Tablonun anlamlılık sütununu incelediğimizde bu değerin 0,022 olduğu görülmüştür. Eğitim ve öğretim kurumlarında organizasyon el kitabı olma durumları ile kurumların markalaşması arasındaki ilişkinin p<0,05 olduğu için istatistiksel olarak anlamlı olduğu görülmektedir.

Araştırması yapılan bir diğer değişken ise; özel eğitim ve öğretim kurumlarının logolarının olma durumlarının, eğitim kurumlarının markalaşma düzeylerine olan etkisidir. Bu etkinin olup olmadığını anlamak için non-parametrik t test analizi yapılmıştır.

Tablo 4.11: Eğitim Kurumlarının Logolarının Olup Olmama Değişkenine Göre Markalaşma Düzeyinin Farklılaşmasına İlişkin Non-parametrik T-Testi Sonuçları

Logo Olma Durumu n X Ss t p

Evet 107 4,02 ,86

Hayır 6 2,64 1,48 3,679 ,011

Tabloda anketi cevaplayan yöneticilerden eğitim kurumunun logosu olduğunu belirtenlerin ortalamalarının eğitim kurumunun logosu olmadığını belirtenlerin ortalamalarından daha fazla olduğu görülmüştür. Ancak bu farkın rastlantısal mı yoksa gerçek bir farkın göstergesi mi olduğunu belirleyebilmek için non-parametrik t-test statistik tablosunu incelememiz gerekir.

Tablonun anlamlılık sütununu incelediğimizde bu değerin 0,011 olduğu görülmüştür. Eğitim ve öğretim kurumlarının logolarının olma durumları ile kurumların markalaşması arasındaki ilişkinin p<0,05 olduğundan istatistiksel olarak anlamlı olmadığı görülmüştür.

Araştırması yapılan bir diğer değişken ise; özel eğitim ve öğretim kurumlarının logo patentlerinin olma durumlarının, eğitim kurumlarının markalaşma düzeylerine olan etkisidir. Bu etkinin olup olmadığını anlamak için t test analizi yapılmıştır.
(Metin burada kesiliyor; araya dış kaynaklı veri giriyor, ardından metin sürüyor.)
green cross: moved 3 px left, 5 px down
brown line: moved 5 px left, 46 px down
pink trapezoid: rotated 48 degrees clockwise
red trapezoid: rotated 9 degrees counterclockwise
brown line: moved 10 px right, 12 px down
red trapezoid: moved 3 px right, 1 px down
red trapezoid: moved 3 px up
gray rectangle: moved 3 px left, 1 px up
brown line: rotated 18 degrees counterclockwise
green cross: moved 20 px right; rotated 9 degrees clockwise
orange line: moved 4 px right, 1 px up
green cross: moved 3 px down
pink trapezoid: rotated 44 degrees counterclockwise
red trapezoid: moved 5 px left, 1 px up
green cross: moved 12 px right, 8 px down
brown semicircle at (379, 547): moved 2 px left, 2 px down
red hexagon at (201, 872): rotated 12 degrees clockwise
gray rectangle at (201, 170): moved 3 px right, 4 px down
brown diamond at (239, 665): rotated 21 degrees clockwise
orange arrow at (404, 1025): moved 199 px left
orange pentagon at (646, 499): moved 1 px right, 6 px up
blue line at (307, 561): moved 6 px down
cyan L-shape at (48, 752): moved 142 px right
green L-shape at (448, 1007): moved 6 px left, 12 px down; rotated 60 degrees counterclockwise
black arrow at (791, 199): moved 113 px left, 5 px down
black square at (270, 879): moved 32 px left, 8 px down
Tablo 4.12: Eğitim Kurumlarının Logolarının Patenti Olup Olmama Değişkenine Göre Markalaşma Düzeyinin Farklılaşmasına İlişkin T-Testi Sonuçları

Logo Patenti Olma Durumu n X Ss t p

Evet 63 4,04 ,97

Hayır 44 3,81 ,90 1,300 ,196

Tabloda anketi cevaplayan yöneticilerden eğitim kurumunun logo patenti olduğunu belirtenlerin ortalamalarının eğitim kurumunun logo patenti olmadığını belirtenlerin ortalamalarından daha fazla olduğu görülmüştür. Ancak bu farkın rastlantısal mı yoksa gerçek bir farkın göstergesi mi olduğunu belirleyebilmek için t-test karşılaştırma tablosunu incelememiz gerekir.

Tablonun anlamlılık sütununu incelediğimizde bu değerin 0,196 olduğu görülmüştür. Bu değer 0,05’den büyük olduğu için, eğitim ve öğretim kurumlarının logo patentlerinin olma durumları ile kurumların markalaşması arasındaki ilişkinin p>0,05 olduğundan istatistiksel olarak anlamlı olmadığı görülmektedir.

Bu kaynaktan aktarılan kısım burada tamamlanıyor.